CyberNews: 02/09/2025 Edition
Today’s roundup
- Ukrainian Network FDN3 Launches Massive Brute-Force Attacks on SSL VPN and RDP Devices
- Silver Fox Exploits Microsoft-Signed WatchDog Driver to Deploy ValleyRAT Malware
- Malicious npm Package nodejs-smtp Mimics Nodemailer, Targets Atomic and Exodus Wallets
Summary
Ukrainian autonomous system FDN3 (AS211736) conducted widespread brute-force and password spraying attacks against SSL VPN and RDP devices from June to July 2025, according to French cybersecurity firm Intrinsec. The Ukraine-based network targeted critical authentication infrastructure, with researchers linking it to broader malicious campaigns.
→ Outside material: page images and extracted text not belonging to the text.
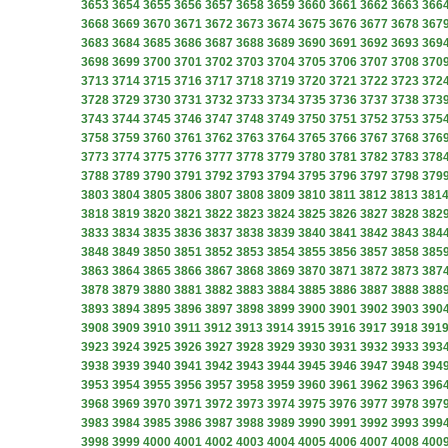
3653
3654
3655
3656
3657
3658
3659
3660
3661
3662
3663
366
3668
3669
3670
3671
3672
3673
3674
3675
3676
3677
3678
367
3683
3684
3685
3686
3687
3688
3689
3690
3691
3692
3693
369
3698
3699
3700
3701
3702
3703
3704
3705
3706
3707
3708
370
3713
3714
3715
3716
3717
3718
3719
3720
3721
3722
3723
372
3728
3729
3730
3731
3732
3733
3734
3735
3736
3737
3738
373
3743
3744
3745
3746
3747
3748
3749
3750
3751
3752
3753
375
3758
3759
3760
3761
3762
3763
3764
3765
3766
3767
3768
376
3773
3774
3775
3776
3777
3778
3779
3780
3781
3782
3783
378
3788
3789
3790
3791
3792
3793
3794
3795
3796
3797
3798
379
3803
3804
3805
3806
3807
3808
3809
3810
3811
3812
3813
381
3818
3819
3820
3821
3822
3823
3824
3825
3826
3827
3828
382
3833
3834
3835
3836
3837
3838
3839
3840
3841
3842
3843
384
3848
3849
3850
3851
3852
3853
3854
3855
3856
3857
3858
385
3863
3864
3865
3866
3867
3868
3869
3870
3871
3872
3873
387
3878
3879
3880
3881
3882
3883
3884
3885
3886
3887
3888
388
3893
3894
3895
3896
3897
3898
3899
3900
3901
3902
3903
390
3908
3909
3910
3911
3912
3913
3914
3915
3916
3917
3918
391
3923
3924
3925
3926
3927
3928
3929
3930
3931
3932
3933
393
3938
3939
3940
3941
3942
3943
3944
3945
3946
3947
3948
394
3953
3954
3955
3956
3957
3958
3959
3960
3961
3962
3963
396
3968
3969
3970
3971
3972
3973
3974
3975
3976
3977
3978
397
3983
3984
3985
3986
3987
3988
3989
3990
3991
3992
3993
399
3998
3999
4000
4001
4002
4003
4004
4005
4006
4007
4008
400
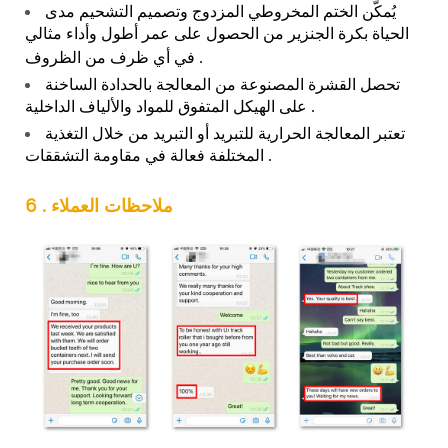
يُمكّن الختم المخروطي المزدوج وتصميم التشحيم مدى
الحياة بكرة الجنزير من الحصول على عمر أطول وأداء مثالي
في أي ظرف من الظروف .
تحصل القشرة المصنوعة من المعالجة بالحدادة الساخنة
على الهيكل المتفوق للمواد والألياف الداخلية .
تعتبر المعالجة الحرارية للتبريد أو التبريد من خلال التغذية
المختلفة فعالة في مقاومة التشققات .
6 . ملاحظات العملاء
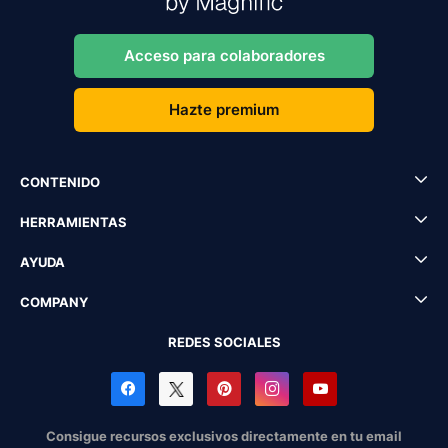
Acceso para colaboradores
Hazte premium
CONTENIDO
HERRAMIENTAS
AYUDA
COMPANY
REDES SOCIALES
Consigue recursos exclusivos directamente en tu email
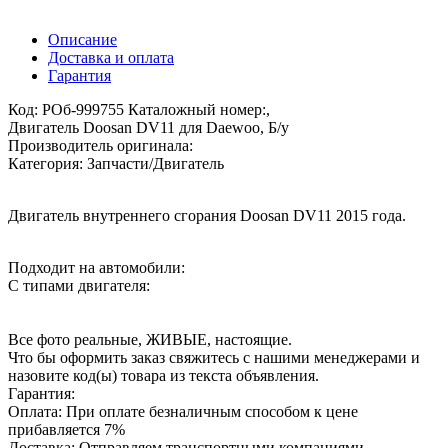
Описание
Доставка и оплата
Гарантия
Код: РОб-999755 Каталожный номер:,
Двигатель Doosan DV11 для Daewoo, Б/у
Производитель оригинала:
Категория: Запчасти/Двигатель
Двигатель внутреннего сгорания Doosan DV11 2015 года.
Подходит на автомобили:
С типами двигателя:
Все фото реальные, ЖИВЫЕ, настоящие.
Что бы оформить заказ свяжитесь с нашими менеджерами и
назовите код(ы) товара из текста объявления.
Гарантия:
Оплата: При оплате безналичным способом к цене
прибавляется 7%
Доставка: Отправляем транспортными компаниями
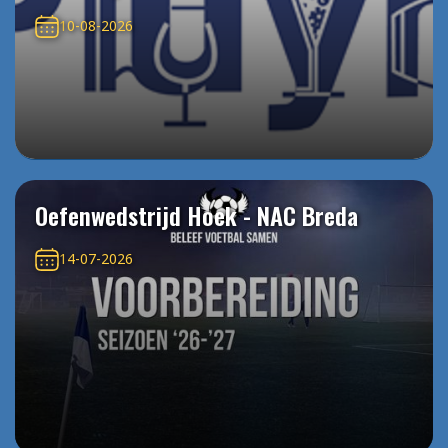
10-08-2026
Oefenwedstrijd Hoek - NAC Breda
14-07-2026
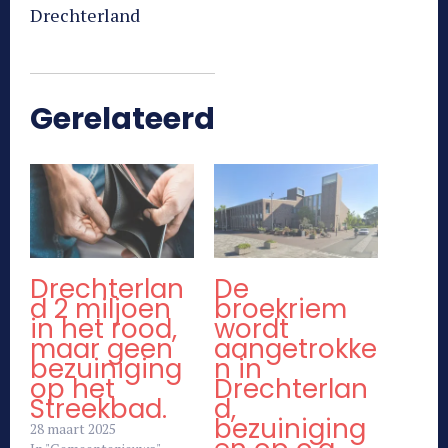
Drechterland
Gerelateerd
Drechterlan
De
d 2 miljoen
broekriem
in het rood,
wordt
maar geen
aangetrokke
bezuiniging
n in
op het
Drechterlan
Streekbad.
d,
bezuiniging
28 maart 2025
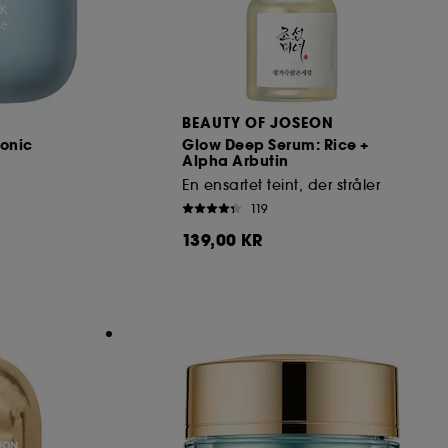
BEAUTY OF JOSEON
onic
Glow Deep Serum: Rice +
Alpha Arbutin
En ensartet teint, der stråler
119
139,00 KR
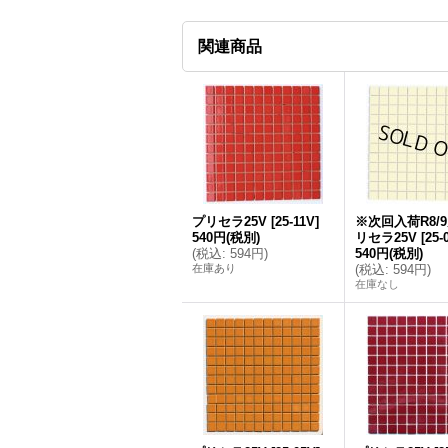
関連商品
プリセラ25V
[
25-11V
]
※次回入荷R8/
540円
(税別)
リセラ25V
[
25-
(
税込
:
594円
)
540円
(税別)
在庫あり
(
税込
:
594円
)
在庫なし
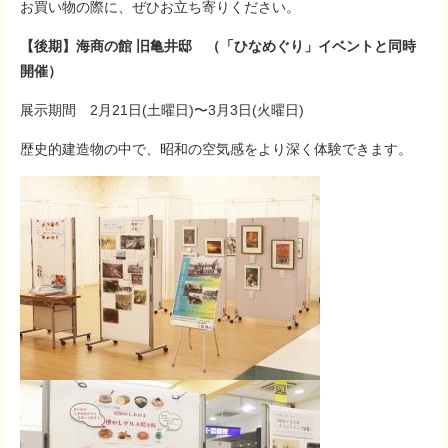
お買い物の際に、ぜひお立ち寄りください。
【後期】海商の館 旧亀井邸 （「ひなめぐり」イベントと同時
開催）
展示期間 2月21日(土曜日)〜3月3日(火曜日)
歴史的建造物の中で、昭和の空気感をより深く体験できます。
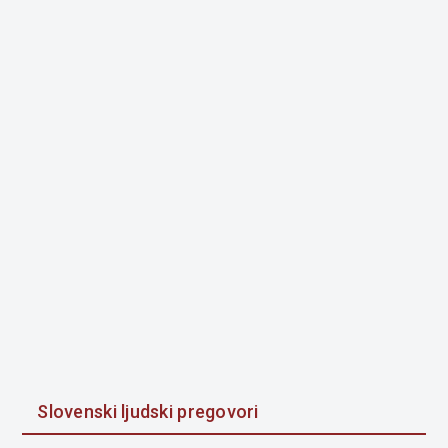
Slovenski ljudski pregovori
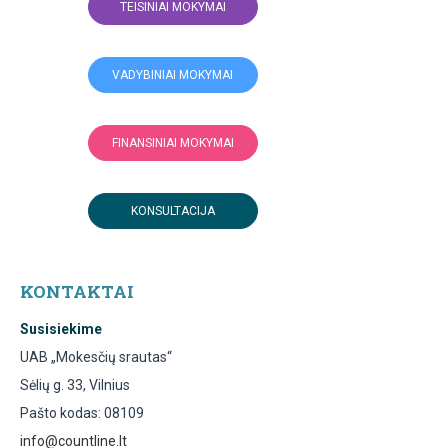
TEISINIAI MOKYMAI
VADYBINIAI MOKYMAI
FINANSINIAI MOKYMAI
KONSULTACIJA
KONTAKTAI
Susisiekime
UAB „Mokesčių srautas“
Sėlių g. 33, Vilnius
Pašto kodas: 08109
info@countline.lt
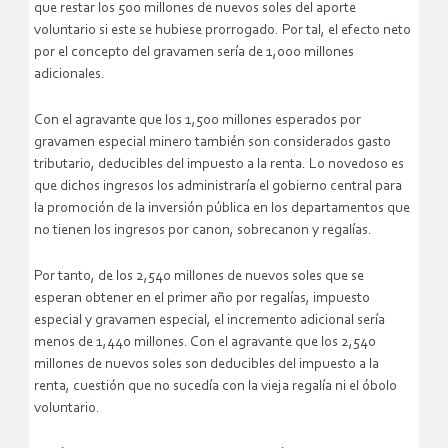
que restar los 500 millones de nuevos soles del aporte
voluntario si este se hubiese prorrogado. Por tal, el efecto neto
por el concepto del gravamen sería de 1,000 millones
adicionales.
Con el agravante que los 1,500 millones esperados por
gravamen especial minero también son considerados gasto
tributario, deducibles del impuesto a la renta. Lo novedoso es
que dichos ingresos los administraría el gobierno central para
la promoción de la inversión pública en los departamentos que
no tienen los ingresos por canon, sobrecanon y regalías.
Por tanto, de los 2,540 millones de nuevos soles que se
esperan obtener en el primer año por regalías, impuesto
especial y gravamen especial, el incremento adicional sería
menos de 1,440 millones. Con el agravante que los 2,540
millones de nuevos soles son deducibles del impuesto a la
renta, cuestión que no sucedía con la vieja regalía ni el óbolo
voluntario.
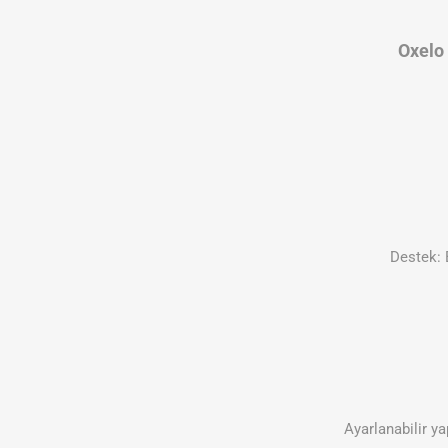
Oxelo 
Destek: 
Ayarlanabilir y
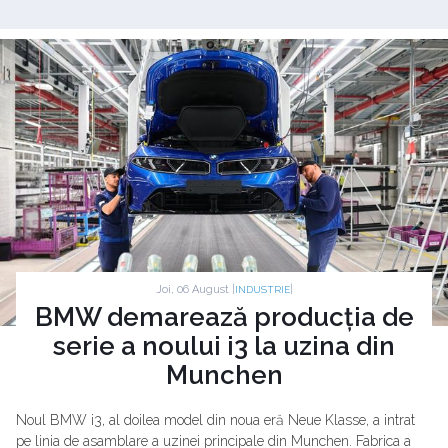
Joi, 06 August |
|
INDUSTRIE
BMW demarează producția de
serie a noului i3 la uzina din
Munchen
Noul BMW i3, al doilea model din noua eră Neue Klasse, a intrat
pe linia de asamblare a uzinei principale din Munchen. Fabrica a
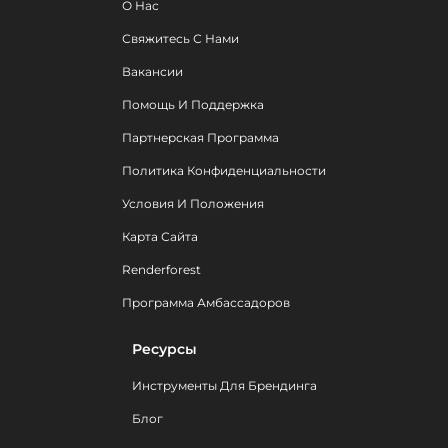
О Нас
Свяжитесь С Нами
Вакансии
Помощь И Поддержка
Партнерская Программа
Политика Конфиденциальности
Условия И Положения
Карта Сайта
Renderforest
Программа Амбассадоров
Ресурсы
Инструменты Для Брендинга
Блог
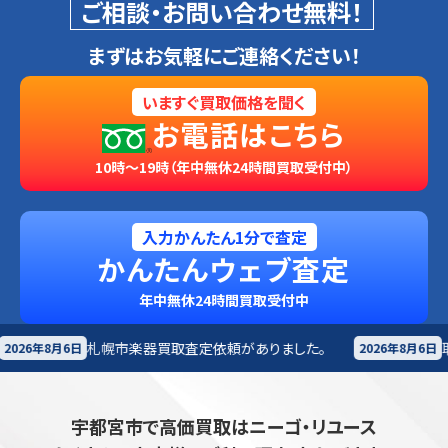
ご相談・お問い合わせ無料！
まずはお気軽にご連絡ください！
いますぐ買取価格を聞く
お電話はこちら
10時～19時（年中無休24時間買取受付中）
入力かんたん1分で査定
かんたんウェブ査定
年中無休24時間買取受付中
買取査定依頼がありました。
耶麻郡北塩原村
楽器買取
2026年8月6日
宇都宮市で高価買取はニーゴ・リユース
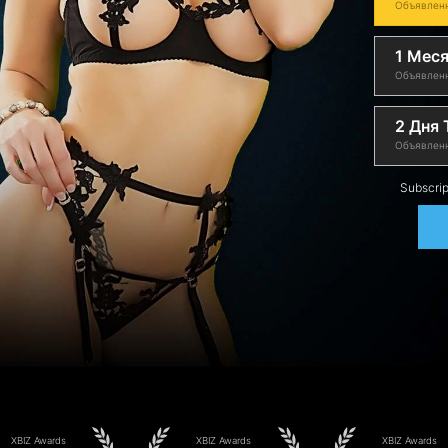
Объявленн
1 Мес
Объявленн
2 Дня T
Объявленн
Subscrip
XBIZ Awards
XBIZ Awards
XBIZ Awards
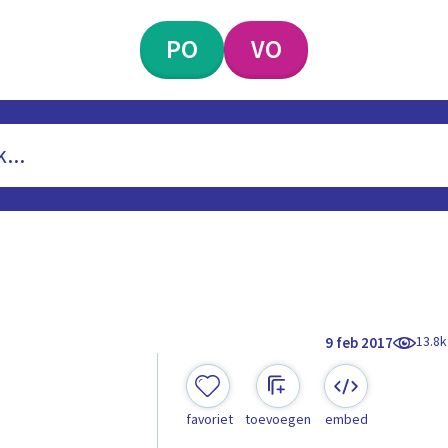
PO
VO
13.8k
9 feb 2017
favoriet
toevoegen
embed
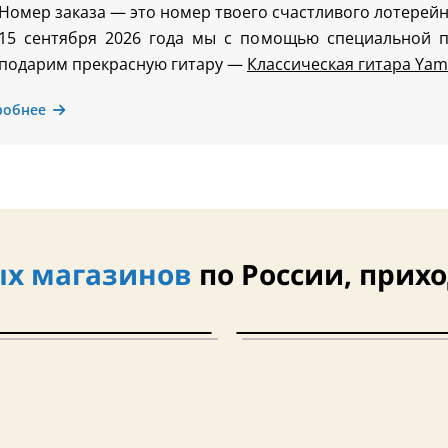
Номер заказа — это номер твоего счастливого лотерейн
15 сентября 2026 года мы с помощью специальной 
подарим прекрасную гитару —
Классическая гитара Yam
робнее
х магазинов
по России, прихо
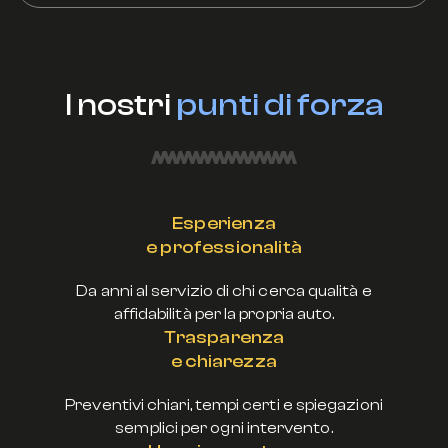
I nostri
punti di forza
Esperienza
e professionalità
Da anni al servizio di chi cerca qualità e
affidabilità per la propria auto.
Trasparenza
e chiarezza
Preventivi chiari, tempi certi e spiegazioni
semplici per ogni intervento.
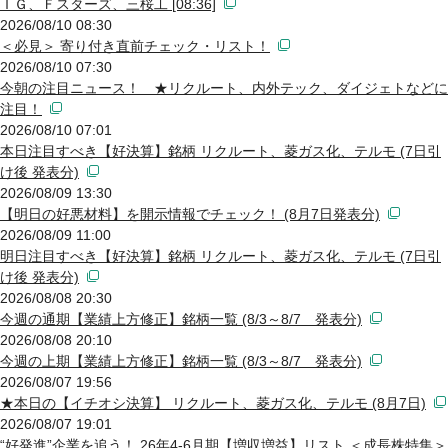
ＩＧ、Ｆスターズ、三桜工 [08:36]
2026/08/10 08:30
＜必見＞ 寄り付き直前チェック・リスト！
2026/08/10 07:30
今朝の注目ニュース！ ★リクルート、内外テック、ダイジェトなどに
注目！
2026/08/10 07:01
本日注目すべき【好決算】銘柄 リクルート、菱ガス化、テルモ (7日引
け後 発表分)
2026/08/09 13:30
【明日の好悪材料】を開示情報でチェック！ (8月7日発表分)
2026/08/09 11:00
明日注目すべき【好決算】銘柄 リクルート、菱ガス化、テルモ (7日引
け後 発表分)
2026/08/08 20:30
今週の通期【業績上方修正】銘柄一覧 (8/3～8/7 発表分)
2026/08/08 20:10
今週の上期【業績上方修正】銘柄一覧 (8/3～8/7 発表分)
2026/08/07 19:56
★本日の【イチオシ決算】 リクルート、菱ガス化、テルモ (8月7日)
2026/08/07 19:01
“好発進”企業を追う！ 26年4-6月期【増収増益】リスト ＜成長株特集＞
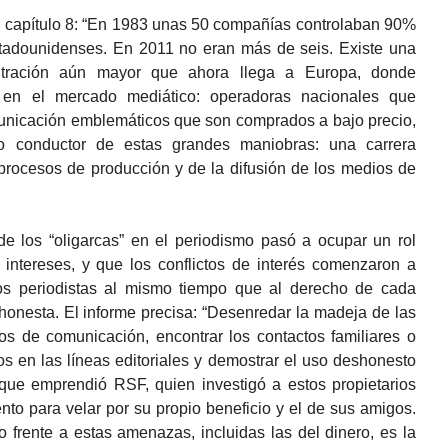
u capítulo 8: “En 1983 unas 50 compañías controlaban 90%
tadounidenses. En 2011 no eran más de seis. Existe una
tración aún mayor que ahora llega a Europa, donde
en el mercado mediático: operadoras nacionales que
nicación emblemáticos que son comprados a bajo precio,
o conductor de estas grandes maniobras: una carrera
 procesos de producción y de la difusión de los medios de
 de los “oligarcas” en el periodismo pasó a ocupar un rol
 intereses, y que los conflictos de interés comenzaron a
os periodistas al mismo tiempo que al derecho de cada
honesta. El informe precisa: “Desenredar la madeja de las
os de comunicación, encontrar los contactos familiares o
tos en las líneas editoriales y demostrar el uso deshonesto
 que emprendió RSF, quien investigó a estos propietarios
nto para velar por su propio beneficio y el de sus amigos.
o frente a estas amenazas, incluidas las del dinero, es la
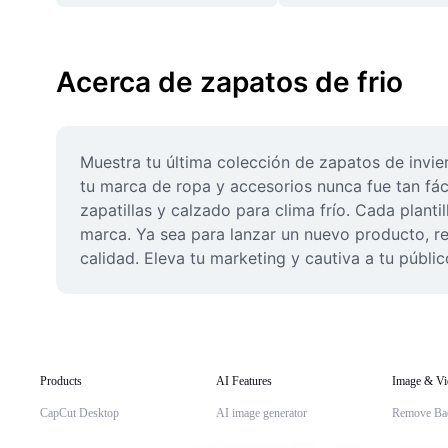
Acerca de zapatos de frio
Muestra tu última colección de zapatos de invier
tu marca de ropa y accesorios nunca fue tan fáci
zapatillas y calzado para clima frío. Cada planti
marca. Ya sea para lanzar un nuevo producto, rea
calidad. Eleva tu marketing y cautiva a tu públi
Products
AI Features
Image & Vi
CapCut Desktop
AI image generator
Remove Ba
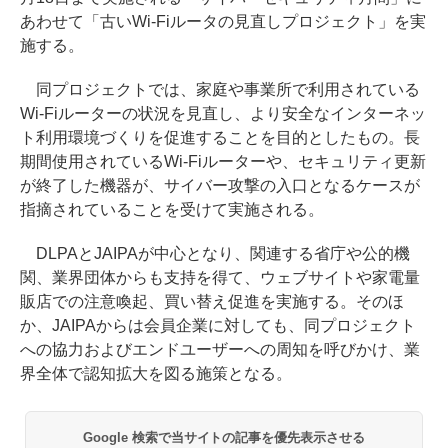
あわせて「古いWi-Fiルータの見直しプロジェクト」を実
施する。
同プロジェクトでは、家庭や事業所で利用されている
Wi-Fiルーターの状況を見直し、より安全なインターネッ
ト利用環境づくりを促進することを目的としたもの。長
期間使用されているWi-Fiルーターや、セキュリティ更新
が終了した機器が、サイバー攻撃の入口となるケースが
指摘されていることを受けて実施される。
DLPAとJAIPAが中心となり、関連する省庁や公的機
関、業界団体からも支持を得て、ウェブサイトや家電量
販店での注意喚起、買い替え促進を実施する。そのほ
か、JAIPAからは会員企業に対しても、同プロジェクト
への協力およびエンドユーザーへの周知を呼びかけ、業
界全体で認知拡大を図る施策となる。
Google 検索で当サイトの記事を優先表示させる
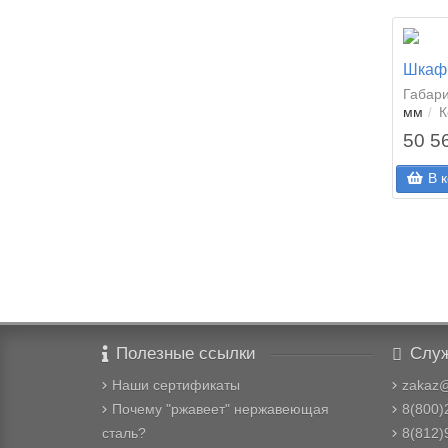
Шкаф
Габар
мм
К
50 5
В 
Полезные ссылки
Служ
Наши сертификаты
zakaz
Почему "ржавеет" нержавеющая
8(800)
сталь?
8(812)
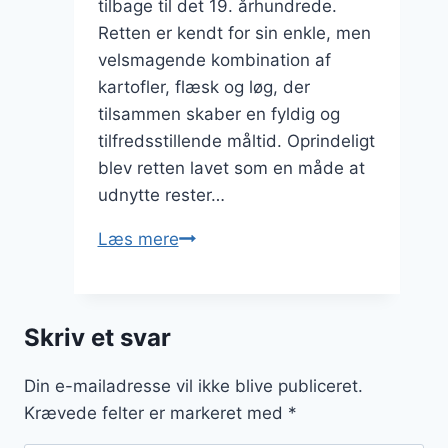
tilbage til det 19. århundrede.
Retten er kendt for sin enkle, men
velsmagende kombination af
kartofler, flæsk og løg, der
tilsammen skaber en fyldig og
tilfredsstillende måltid. Oprindeligt
blev retten lavet som en måde at
udnytte rester…
Brændende
Læs mere
kærlighed
til
børnevenlig
Skriv et svar
dessert
Din e-mailadresse vil ikke blive publiceret.
Krævede felter er markeret med
*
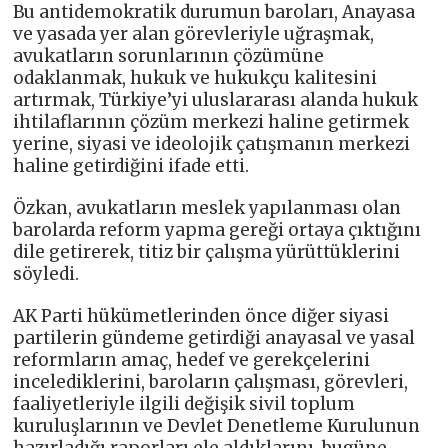
Bu antidemokratik durumun baroları, Anayasa
ve yasada yer alan görevleriyle uğraşmak,
avukatların sorunlarının çözümüne
odaklanmak, hukuk ve hukukçu kalitesini
artırmak, Türkiye’yi uluslararası alanda hukuk
ihtilaflarının çözüm merkezi haline getirmek
yerine, siyasi ve ideolojik çatışmanın merkezi
haline getirdiğini ifade etti.
Özkan, avukatların meslek yapılanması olan
barolarda reform yapma gereği ortaya çıktığını
dile getirerek, titiz bir çalışma yürüttüklerini
söyledi.
AK Parti hükümetlerinden önce diğer siyasi
partilerin gündeme getirdiği anayasal ve yasal
reformların amaç, hedef ve gerekçelerini
incelediklerini, baroların çalışması, görevleri,
faaliyetleriyle ilgili değişik sivil toplum
kuruluşlarının ve Devlet Denetleme Kurulunun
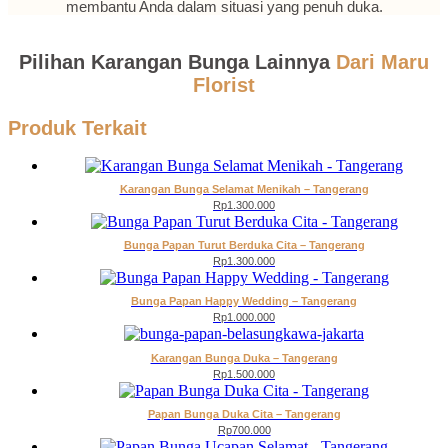
membantu Anda dalam situasi yang penuh duka.
Pilihan Karangan Bunga Lainnya
Dari Maru
Florist
Produk Terkait
Karangan Bunga Selamat Menikah – Tangerang
Rp
1.300.000
Bunga Papan Turut Berduka Cita – Tangerang
Rp
1.300.000
Bunga Papan Happy Wedding – Tangerang
Rp
1.000.000
Karangan Bunga Duka – Tangerang
Rp
1.500.000
Papan Bunga Duka Cita – Tangerang
Rp
700.000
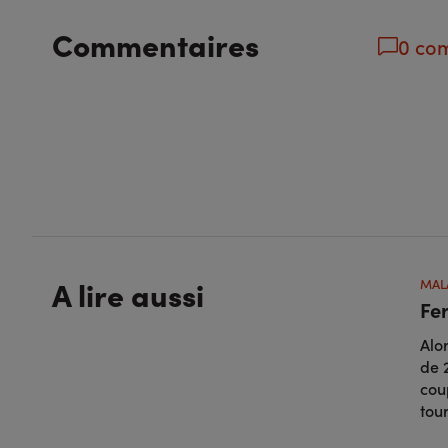
Commentaires
0 co
A lire aussi
MAL
Fer
Alo
de 
cou
tou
Silver Fox attackers weaponized a Microsoft-signed driver (amsdk.sys v1.0.600) from WatchDog Anti-malware in BYOVD attacks to disable security tools, deploying ValleyRAT malware on compromised systems. A malicious npm package named nodejs-smtp, masquerading as the legitimate nodemailer library, was found injecting code into Atomic and Exodus cryptocurrency wallet applications on Windows, having been downloaded 347 times before detection.